Eventual national champions earn everything
Charles Schwab Field Omaha is filled with 17,000 spectators to watch the 2019 Big Ten Tournament Championship defeat of Nebraska by Ohio State. Courtesy photo
SHEPHERDSTOWN — Omaha. Hard by the Missouri River and within sight of Council Bluffs in Iowa.
When literally earning passage to Omaha, the college baseball players who arrive in June don’t think about the well-known steaks the city is famed for serving or selling through delivery services.
It’s been a winding road and a sometimes battered bullpen that finally gets the eight teams entered in the College World Series to their hallowed places in the select field.
There were 64 teams that scratched their way into the original national tournament field.
The NCAA governing body accepts the winners of many suspect conferences, and then divides the seeded teams into 16 regionals, to begin quickly winnowing them down to the eight that will bounce into Omaha with both regional and Super Regional championships.
Historically, all this pageantry and baseball poetry began back in 1947, when student George Bush played first base for Yale in both 1947 and 1948, when the Elis finished twice in second place.
Those two season-closing finishes were staged in Kalamazoo, Mich. In 1949, the tournament moved to Wichita for one rendition and then was transported to Omaha, where it has been ever since.
Johnny Rosenblatt Stadium was the spacious home of the College World Series during the reigns of highly successful coaches Rod Dedeaux (Southern California), Bibb Falk and Cliff Gustafson (Texas), Augie Garrido (Cal State-Fullerton and Texas) and Skip Bertman (LSU).

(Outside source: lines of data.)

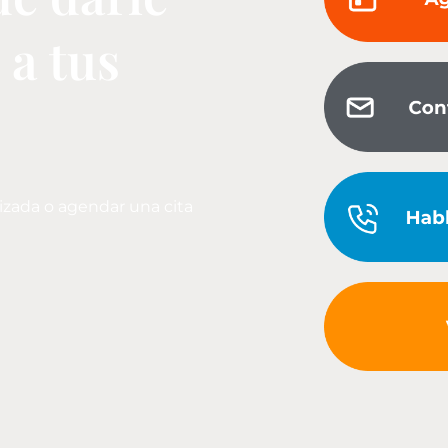
 a tus
lizada o agendar una cita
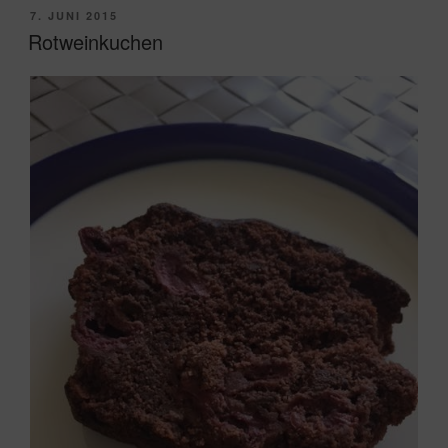
VERÖFFENTLICHT
7. JUNI 2015
AM
Rotweinkuchen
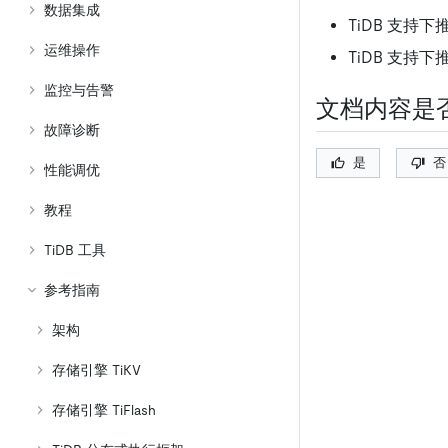
数据集成
TiDB 支持下
运维操作
TiDB 支持下
监控与告警
文档内容是
故障诊断
是
否
性能调优
教程
TiDB 工具
参考指南
架构
存储引擎 TiKV
存储引擎 TiFlash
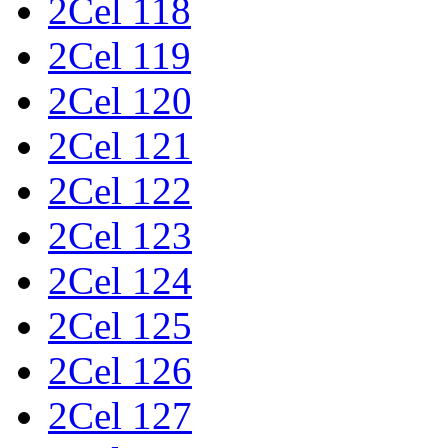
2Cel 118
2Cel 119
2Cel 120
2Cel 121
2Cel 122
2Cel 123
2Cel 124
2Cel 125
2Cel 126
2Cel 127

Dedeaux brought the USC Trojans to Rosenblatt seemingly to celebrate another national championship.
He coached 10 national championship teams, including five straight from 1970 through 1974.
After 1960, the tournament has become the playground for teams from the south or west. The last time a school from the cold-spring-weather north won it all came in 1966, when Ohio State prevailed.
No teams have done it better than Southern Cal, LSU, Texas, Arizona State, Arizona, Miami and Call State-Fullerton.
Way back when it all started, only 21 teams were invited to the tournament, which began with eight geographically-based districts that sent representatives to Omaha.
The south and west couldn’t claim all the Series spots. Teams from Holy Cross, little Ithaca in New York, Northern Colorado, Dartmouth, Iowa State, Delaware, Ohio U. and Maine strode into Omaha with district crowns in place.
In today’s tournament atmosphere, the Southeastern, Big 12 and ACC can have teams sprinkled all over the Regional map playing for the right to get to Charles Schwab Field, a newly-in-place dream of a stadium that replaced Rosenblatt and its lack of lounges, sky boxes, loges and luxury suites for the well-heeled.
Nebraskans began to wonder long ago if schools like Florida State would ever win a national title. They still watch to see if the latter-day Seminoles can do better than all the previous Tallahassee teams have shown.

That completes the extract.